Atualização nº 187 - ESCRAVO
BIOGRAFIA
JOGAVAM CAXANGÁ
E. Rohde

No dia do meu aniversário de nove anos, fugi de casa. Peguei o dinheiro que minha vó me deu de presente, juntei com o que ela me dera no natal e fui para a rodoviária enquanto minha mãe dormia a sesta, antes dos convidados começarem a chegar.

Pelas minhas contas, trezentos cruzeiros deveriam bastar. No meu Atlas da escola, Manaus distava trinta centímetros do Rio, e o Rio, seis da minha cidade. Se uma passagem até o Rio custava cinquenta cruzeiros, então do Rio até a amazônia devia custar uns duzentos e cinquenta. Eu tinha cento e cinquenta. Dava para a primeira passagem e ainda sobravam cem, que eu usaria no Cassino da Urca para levantar o que faltava. Na minha cabeça, era um plano perfeito.
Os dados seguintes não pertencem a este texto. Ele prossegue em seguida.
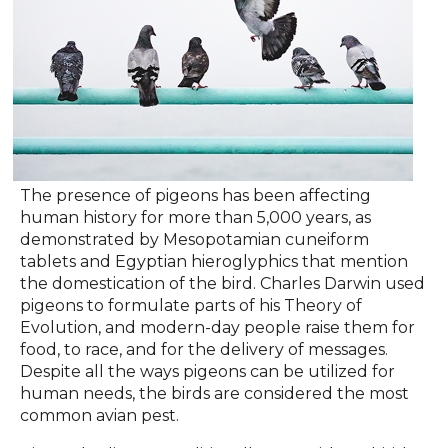
The presence of pigeons has been affecting
human history for more than 5,000 years, as
demonstrated by Mesopotamian cuneiform
tablets and Egyptian hieroglyphics that mention
the domestication of the bird. Charles Darwin used
pigeons to formulate parts of his Theory of
Evolution, and modern-day people raise them for
food, to race, and for the delivery of messages.
Despite all the ways pigeons can be utilized for
human needs, the birds are considered the most
common avian pest.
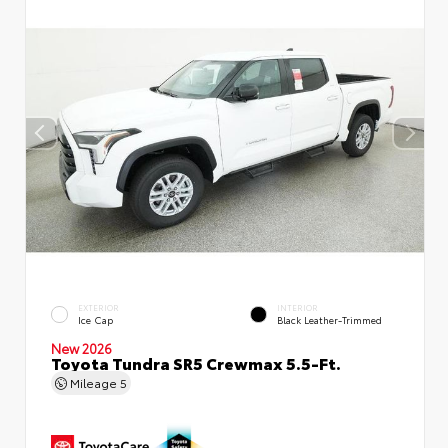
EXTERIOR
INTERIOR
Ice Cap
Black Leather-Trimmed
New 2026
Toyota Tundra SR5 Crewmax 5.5-Ft.
Mileage
5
Naquela época ainda não tinham construído a rodoviária nova. A velha era uma lojinha com dentro um guichê de passagens e umas cadeiras contra a parede. Como estava fechada para o almoço, fui no boteco ao lado tomar uma Coca enquanto esperava. Um marinheiro gordo, que estava sentado com um colega em uma mesa na calçada, me chamou para perto e puxou conversa. Perguntou onde estava a minha mãe e eu disse que em casa.

- Ela sabe onde você está?

- Não, eu fugi de casa. Tô indo para a amazônia caçar animais selvagens e ficar rico vendendo as peles. Tenho cento e cinquenta cruzeiros para a passagem.

Vi nos olhos dele que estava impressionado. Não sabia se pela minha bravura ou pela minha riqueza. O outro marinheiro falou:

- Isso é muito dinheiro, mas não chega para ir até o Norte. A amazônia fica longe.

- Sei disso.

Contei como planejava conseguir o resto do dinheiro. O gordo deu uma gargalhada:

- Acho que você nem tinha nascido quando fecharam o Cassino da Urca.

Aí o outro puxou uma cadeira para eu sentar:

- E quem precisa de cassino? Você já jogou Escravos de Jó a dinheiro?

Me deu um maço de cigarros e explicou as regras:

- Cada um bota cinco cruzeiros. Quem errar, cai fora. O último que sobrar leva a mesa e o jogo recomeça do início.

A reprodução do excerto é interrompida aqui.